Monday, November 17, 2014: 9:12 AM
F152 (Oregon Convention Center)
Kelsey Schall , Department of Entomology, University of California, Riverside, CA
Mark S. Hoddle , Department of Entomology, University of California, Riverside, CA
The Asian citrus psyllid (ACP), Diaphorina citri, is an invasive honeydew-producing citrus pest and a vector of the bacterium responsible for huanglongbing (HLB). This disease has devastated Florida’s citrus industry and the same threat is imminent in California as D. citri spreads throughout its citrus growing regions. California’s current ACP biological control program has focused on establishing the host-specific ectoparasitoid, Tamarixia radiata. Historically, biological control programs utilizing T. radiata have been very successful in ACP population reduction, often resulting in significantly stalled disease spread or disease prevention altogether.
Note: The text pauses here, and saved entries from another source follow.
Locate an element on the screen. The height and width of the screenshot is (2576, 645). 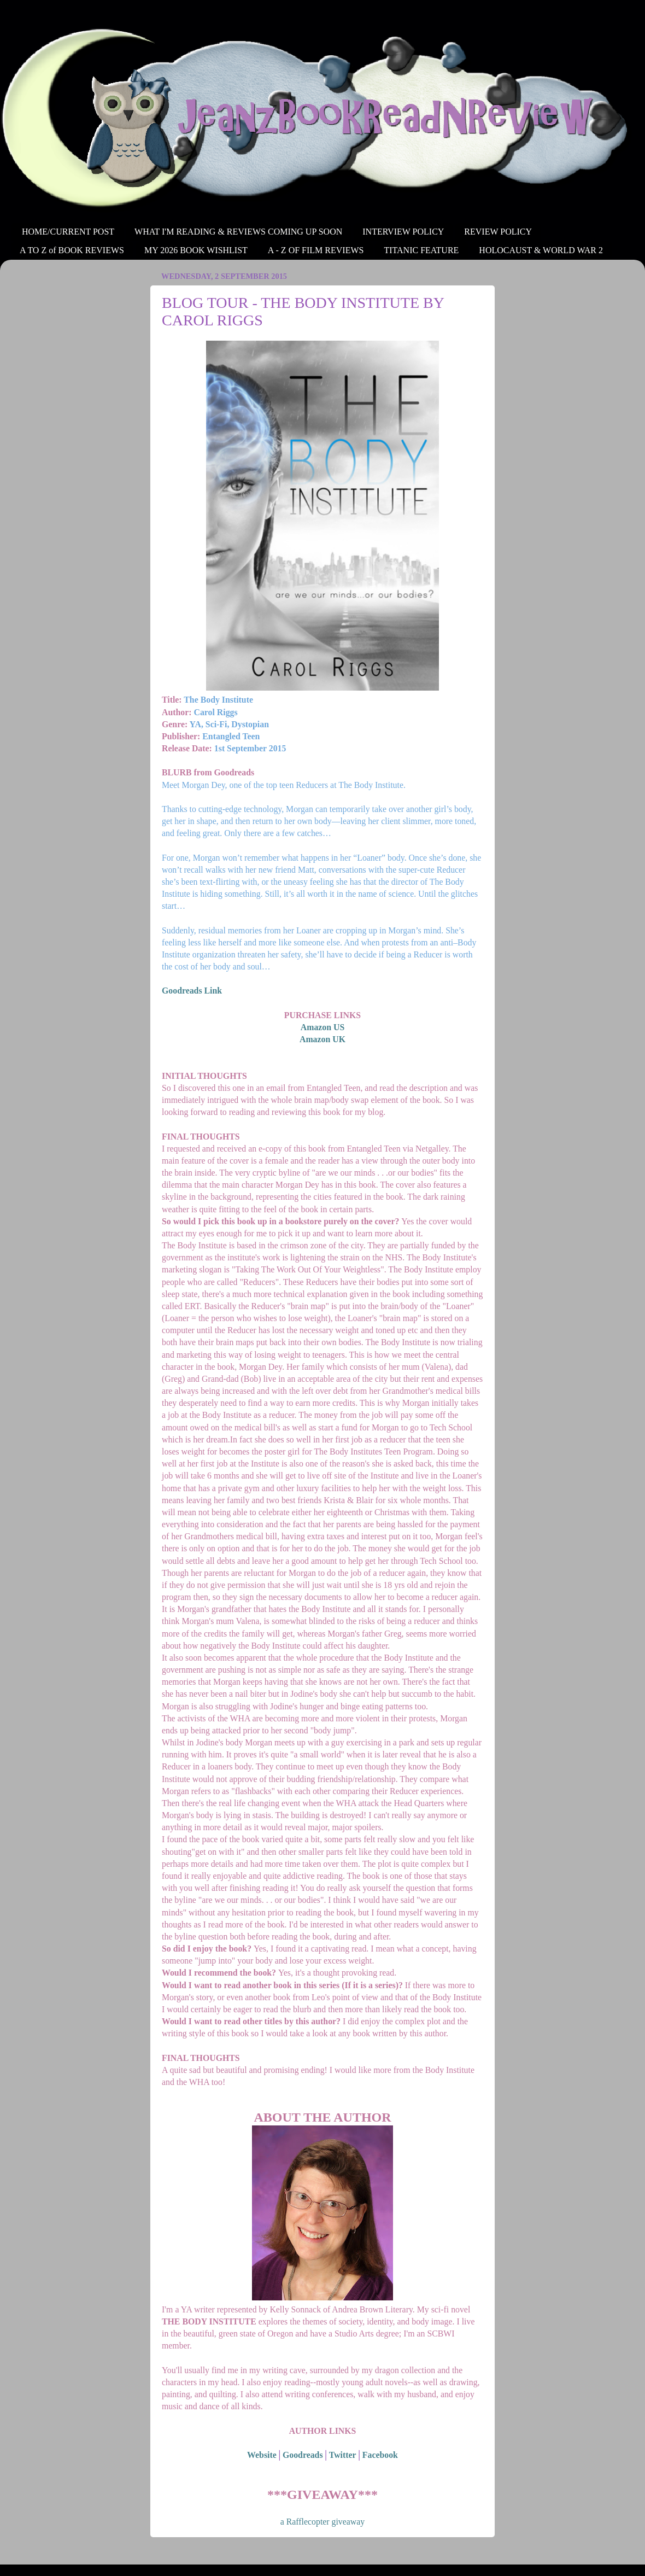 TITANIC FEATURE is located at coordinates (421, 250).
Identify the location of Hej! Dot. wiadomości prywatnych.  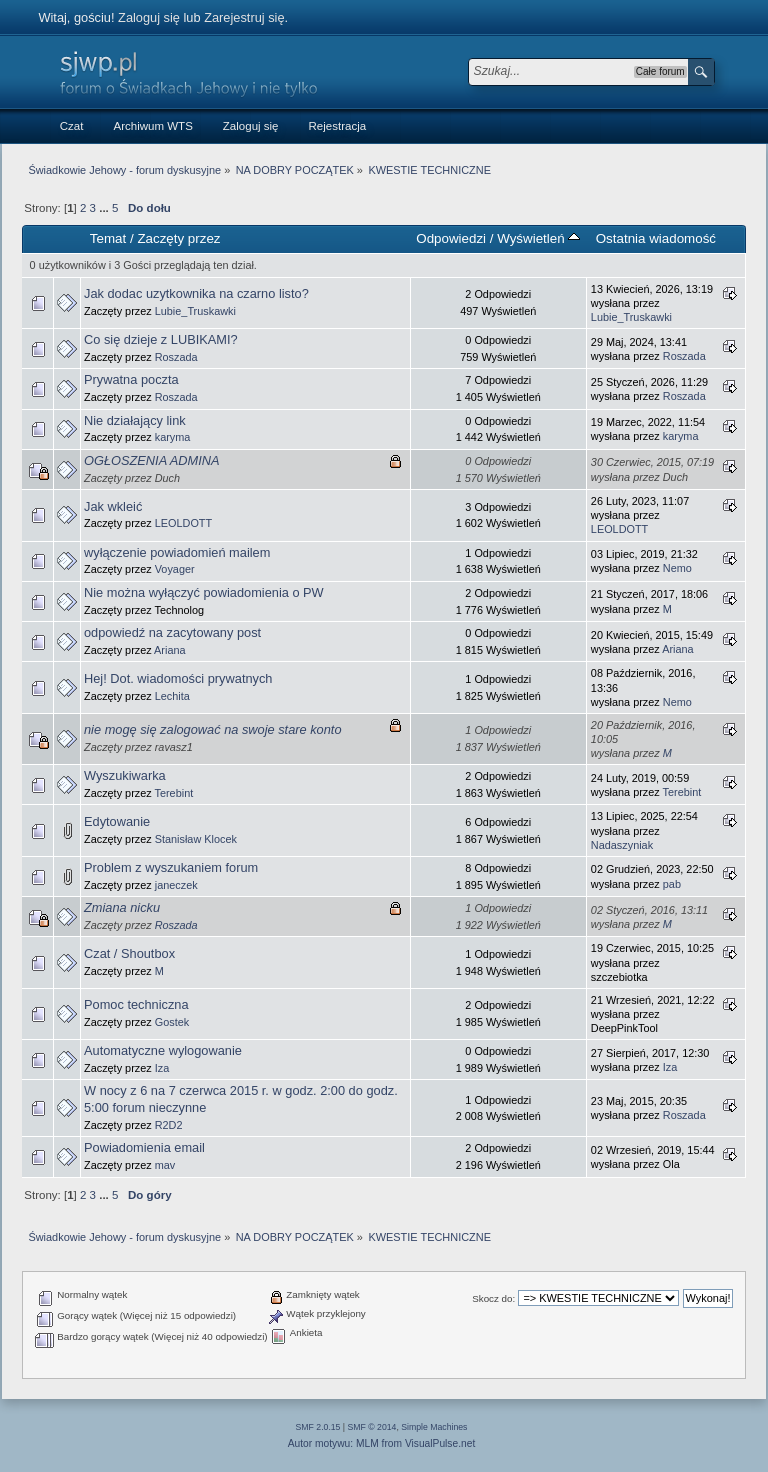 (178, 678).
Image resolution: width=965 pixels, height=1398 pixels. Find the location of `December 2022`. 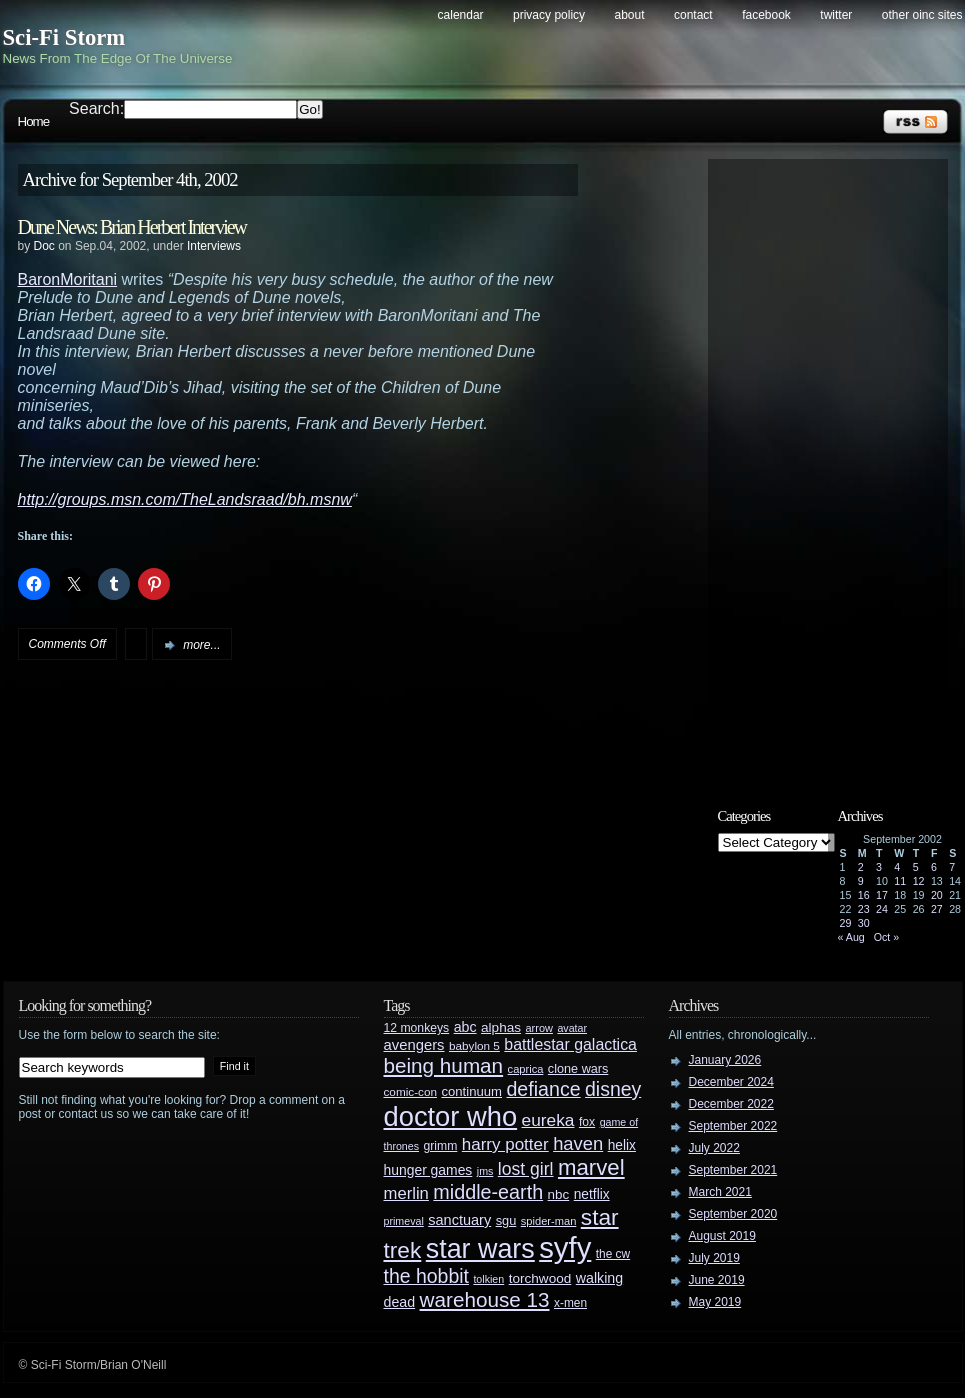 December 2022 is located at coordinates (731, 1104).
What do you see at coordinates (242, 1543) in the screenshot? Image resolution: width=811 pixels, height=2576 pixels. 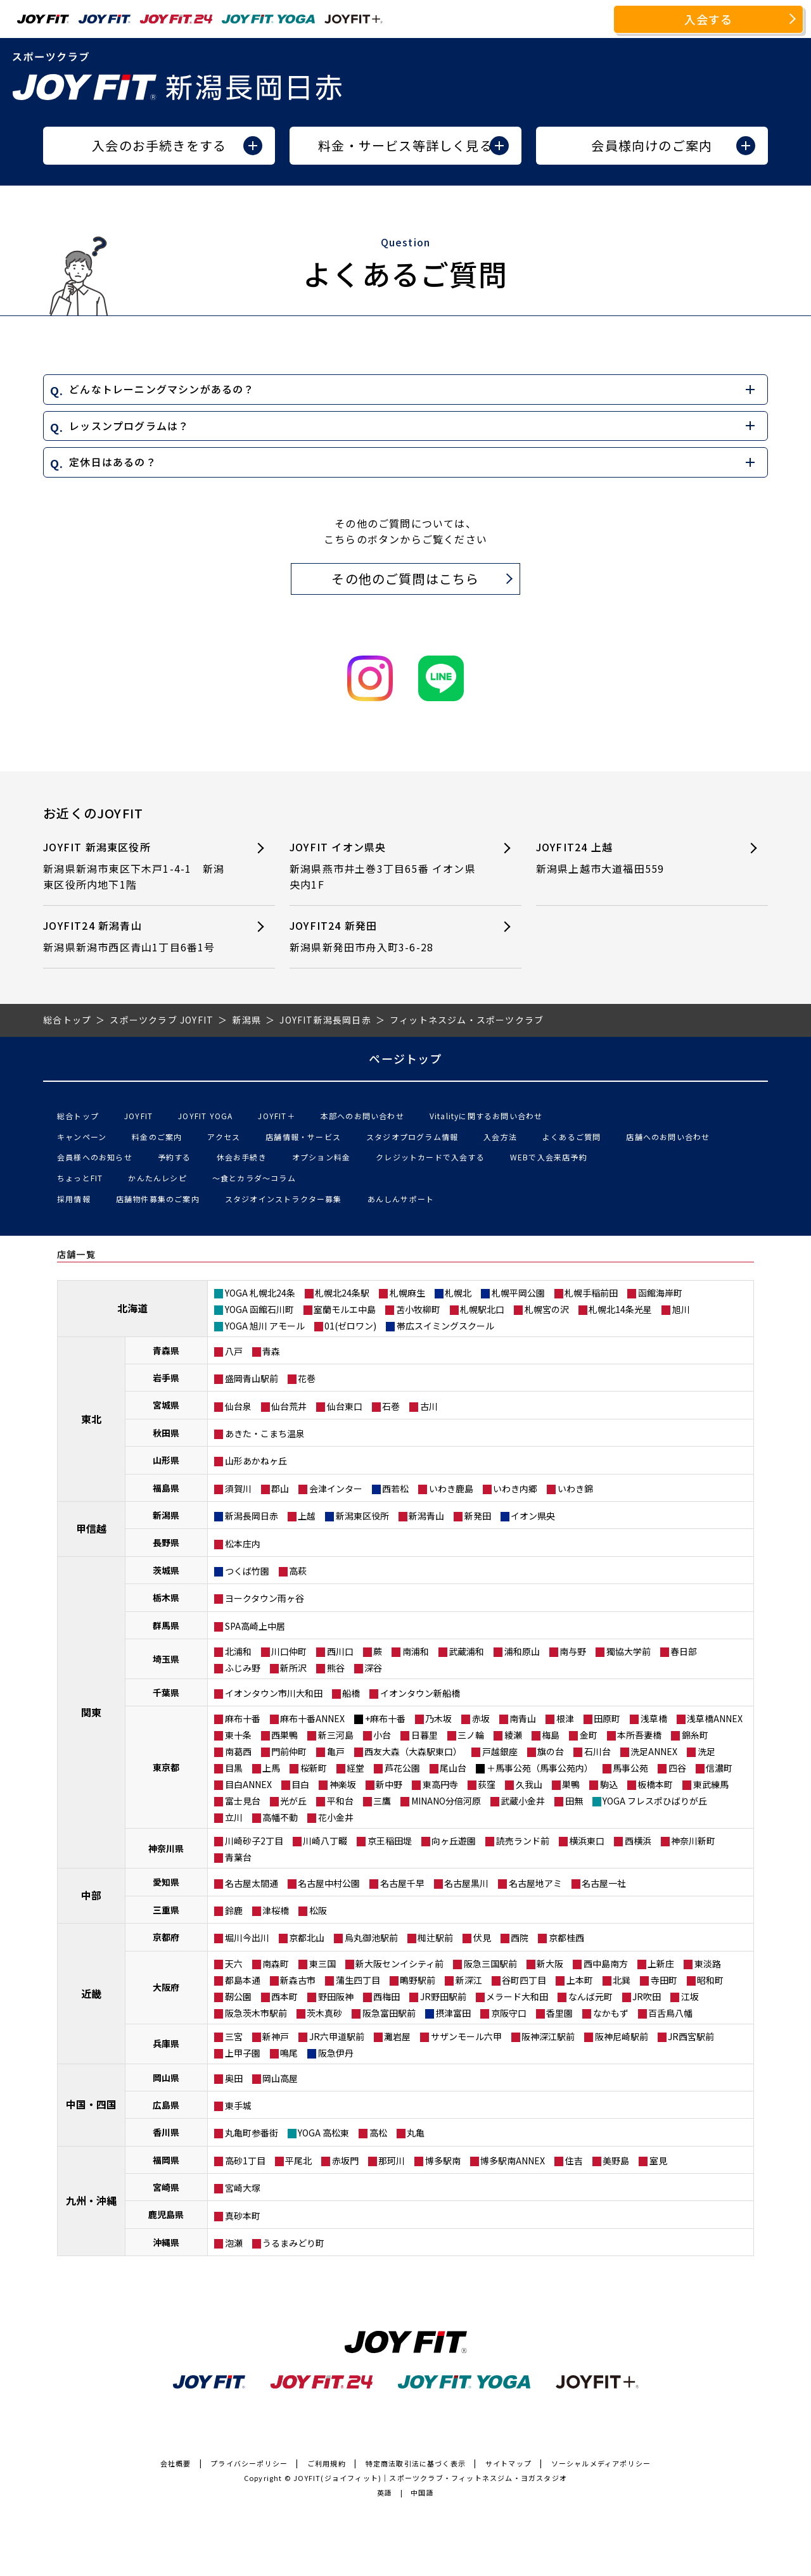 I see `松本庄内` at bounding box center [242, 1543].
However, preliminary data suggests parasitism is not high enough to provide substantial control of ACP in Southern California. Perhaps one contributing factor is the invasive Argentine ant, Linepithema humile, which commonly tends ACP colonies. The presence of this mutualism may influence predation and parasitism, as ants prevent natural enemy access to D. citri nymphs. We sought to elucidate intraguild interactions among mutualists, predators and parasitoids of ACP with the goal of developing an action threshold for Argentine ant damage in this system; that is, the ant activity level that significantly interferes with biological control of D. citri. Specifically, we wanted to quantify the effect that ACP attendance by L. humile has on the parasitism rate of T. radiata, as well as predator composition and density, by manipulating ant activity in citrus orchards. Over the past 2 years we examined nearly a thousand flush samples from 98 trees at 5 different field sites in Southern California. Half of all experimental trees were baited with a thiamethoxam sucrose solution to reduce ant activity and the other half were left untreated. On all trees, half of the experimental flush were protected with a Tanglefoot barrier to completely exclude ants. Throughout the course of the experiment, we recorded and compared changes in ant activity, the presence of other honeydew-producing hemipterans, composition and density of predators, and parasitism by T. radiata. Results will be discussed in the presentation.